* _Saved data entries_
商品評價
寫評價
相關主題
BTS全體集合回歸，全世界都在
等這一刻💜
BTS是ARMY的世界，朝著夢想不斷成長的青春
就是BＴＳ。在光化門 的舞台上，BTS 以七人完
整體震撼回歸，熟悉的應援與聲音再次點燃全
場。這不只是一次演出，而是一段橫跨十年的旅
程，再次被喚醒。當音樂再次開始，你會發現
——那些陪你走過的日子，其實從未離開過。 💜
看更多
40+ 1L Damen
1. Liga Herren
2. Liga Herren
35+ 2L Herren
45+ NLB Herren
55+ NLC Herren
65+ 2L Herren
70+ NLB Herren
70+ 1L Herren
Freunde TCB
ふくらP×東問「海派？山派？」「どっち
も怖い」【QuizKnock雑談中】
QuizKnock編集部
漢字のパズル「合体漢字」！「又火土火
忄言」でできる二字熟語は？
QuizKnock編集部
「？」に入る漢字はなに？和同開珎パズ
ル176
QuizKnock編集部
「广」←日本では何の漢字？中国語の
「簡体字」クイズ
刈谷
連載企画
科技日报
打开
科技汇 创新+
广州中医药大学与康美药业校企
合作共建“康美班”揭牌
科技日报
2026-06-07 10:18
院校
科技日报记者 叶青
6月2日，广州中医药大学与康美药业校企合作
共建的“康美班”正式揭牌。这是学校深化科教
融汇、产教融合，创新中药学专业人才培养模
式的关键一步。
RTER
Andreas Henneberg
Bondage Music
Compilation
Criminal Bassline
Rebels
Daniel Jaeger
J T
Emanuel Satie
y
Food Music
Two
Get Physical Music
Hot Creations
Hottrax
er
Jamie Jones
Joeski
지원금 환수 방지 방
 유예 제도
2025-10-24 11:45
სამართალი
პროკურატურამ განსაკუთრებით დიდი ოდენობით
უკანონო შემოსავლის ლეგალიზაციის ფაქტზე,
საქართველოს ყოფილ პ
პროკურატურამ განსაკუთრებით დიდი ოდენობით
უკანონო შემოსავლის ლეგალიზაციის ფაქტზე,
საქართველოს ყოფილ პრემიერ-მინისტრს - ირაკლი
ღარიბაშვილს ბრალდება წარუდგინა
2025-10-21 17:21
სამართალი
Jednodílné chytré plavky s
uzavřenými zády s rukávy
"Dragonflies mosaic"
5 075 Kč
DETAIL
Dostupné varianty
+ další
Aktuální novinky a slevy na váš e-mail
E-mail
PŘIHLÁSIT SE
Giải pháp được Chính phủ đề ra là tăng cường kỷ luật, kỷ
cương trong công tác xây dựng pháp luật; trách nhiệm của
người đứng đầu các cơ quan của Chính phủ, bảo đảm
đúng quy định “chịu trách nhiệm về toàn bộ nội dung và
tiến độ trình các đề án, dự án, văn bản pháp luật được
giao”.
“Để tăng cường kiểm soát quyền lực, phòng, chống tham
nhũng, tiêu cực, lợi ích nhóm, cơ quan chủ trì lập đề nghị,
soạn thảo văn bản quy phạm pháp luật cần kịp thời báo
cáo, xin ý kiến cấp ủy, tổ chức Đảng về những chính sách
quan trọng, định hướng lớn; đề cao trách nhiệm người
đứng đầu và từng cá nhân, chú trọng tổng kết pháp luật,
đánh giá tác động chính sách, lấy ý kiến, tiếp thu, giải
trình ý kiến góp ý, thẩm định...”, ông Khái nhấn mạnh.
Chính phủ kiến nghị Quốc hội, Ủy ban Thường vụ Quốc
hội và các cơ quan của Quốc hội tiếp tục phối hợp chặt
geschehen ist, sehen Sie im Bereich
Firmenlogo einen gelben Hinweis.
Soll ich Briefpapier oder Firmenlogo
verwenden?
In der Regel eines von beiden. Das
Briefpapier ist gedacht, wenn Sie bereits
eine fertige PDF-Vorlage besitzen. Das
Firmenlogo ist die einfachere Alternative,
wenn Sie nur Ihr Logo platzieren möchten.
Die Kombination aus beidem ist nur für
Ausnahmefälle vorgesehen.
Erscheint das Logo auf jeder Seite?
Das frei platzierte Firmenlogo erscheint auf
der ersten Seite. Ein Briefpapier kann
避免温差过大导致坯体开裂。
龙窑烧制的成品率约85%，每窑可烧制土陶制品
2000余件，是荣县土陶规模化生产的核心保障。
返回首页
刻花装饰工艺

* _About this exercise_
Extract each entry in full and write it down exactly.

* _Solution_
商品評價
寫評價
相關主題
BTS全體集合回歸，全世界都在
等這一刻💜
BTS是ARMY的世界，朝著夢想不斷成長的青春
就是BＴＳ。在光化門 的舞台上，BTS 以七人完
整體震撼回歸，熟悉的應援與聲音再次點燃全
場。這不只是一次演出，而是一段橫跨十年的旅
程，再次被喚醒。當音樂再次開始，你會發現
——那些陪你走過的日子，其實從未離開過。 💜
看更多
40+ 1L Damen
1. Liga Herren
2. Liga Herren
35+ 2L Herren
45+ NLB Herren
55+ NLC Herren
65+ 2L Herren
70+ NLB Herren
70+ 1L Herren
Freunde TCB
ふくらP×東問「海派？山派？」「どっち
も怖い」【QuizKnock雑談中】
QuizKnock編集部
漢字のパズル「合体漢字」！「又火土火
忄言」でできる二字熟語は？
QuizKnock編集部
「？」に入る漢字はなに？和同開珎パズ
ル176
QuizKnock編集部
「广」←日本では何の漢字？中国語の
「簡体字」クイズ
刈谷
連載企画
科技日报
打开
科技汇 创新+
广州中医药大学与康美药业校企
合作共建“康美班”揭牌
科技日报
2026-06-07 10:18
院校
科技日报记者 叶青
6月2日，广州中医药大学与康美药业校企合作
共建的“康美班”正式揭牌。这是学校深化科教
融汇、产教融合，创新中药学专业人才培养模
式的关键一步。
RTER
Andreas Henneberg
Bondage Music
Compilation
Criminal Bassline
Rebels
Daniel Jaeger
J T
Emanuel Satie
y
Food Music
Two
Get Physical Music
Hot Creations
Hottrax
er
Jamie Jones
Joeski
지원금 환수 방지 방
 유예 제도
2025-10-24 11:45
სამართალი
პროკურატურამ განსაკუთრებით დიდი ოდენობით
უკანონო შემოსავლის ლეგალიზაციის ფაქტზე,
საქართველოს ყოფილ პ
პროკურატურამ განსაკუთრებით დიდი ოდენობით
უკანონო შემოსავლის ლეგალიზაციის ფაქტზე,
საქართველოს ყოფილ პრემიერ-მინისტრს - ირაკლი
ღარიბაშვილს ბრალდება წარუდგინა
2025-10-21 17:21
სამართალი
Jednodílné chytré plavky s
uzavřenými zády s rukávy
"Dragonflies mosaic"
5 075 Kč
DETAIL
Dostupné varianty
+ další
Aktuální novinky a slevy na váš e-mail
E-mail
PŘIHLÁSIT SE
Giải pháp được Chính phủ đề ra là tăng cường kỷ luật, kỷ
cương trong công tác xây dựng pháp luật; trách nhiệm của
người đứng đầu các cơ quan của Chính phủ, bảo đảm
đúng quy định “chịu trách nhiệm về toàn bộ nội dung và
tiến độ trình các đề án, dự án, văn bản pháp luật được
giao”.
“Để tăng cường kiểm soát quyền lực, phòng, chống tham
nhũng, tiêu cực, lợi ích nhóm, cơ quan chủ trì lập đề nghị,
soạn thảo văn bản quy phạm pháp luật cần kịp thời báo
cáo, xin ý kiến cấp ủy, tổ chức Đảng về những chính sách
quan trọng, định hướng lớn; đề cao trách nhiệm người
đứng đầu và từng cá nhân, chú trọng tổng kết pháp luật,
đánh giá tác động chính sách, lấy ý kiến, tiếp thu, giải
trình ý kiến góp ý, thẩm định...”, ông Khái nhấn mạnh.
Chính phủ kiến nghị Quốc hội, Ủy ban Thường vụ Quốc
hội và các cơ quan của Quốc hội tiếp tục phối hợp chặt
geschehen ist, sehen Sie im Bereich
Firmenlogo einen gelben Hinweis.
Soll ich Briefpapier oder Firmenlogo
verwenden?
In der Regel eines von beiden. Das
Briefpapier ist gedacht, wenn Sie bereits
eine fertige PDF-Vorlage besitzen. Das
Firmenlogo ist die einfachere Alternative,
wenn Sie nur Ihr Logo platzieren möchten.
Die Kombination aus beidem ist nur für
Ausnahmefälle vorgesehen.
Erscheint das Logo auf jeder Seite?
Das frei platzierte Firmenlogo erscheint auf
der ersten Seite. Ein Briefpapier kann
避免温差过大导致坯体开裂。
龙窑烧制的成品率约85%，每窑可烧制土陶制品
2000余件，是荣县土陶规模化生产的核心保障。
返回首页
刻花装饰工艺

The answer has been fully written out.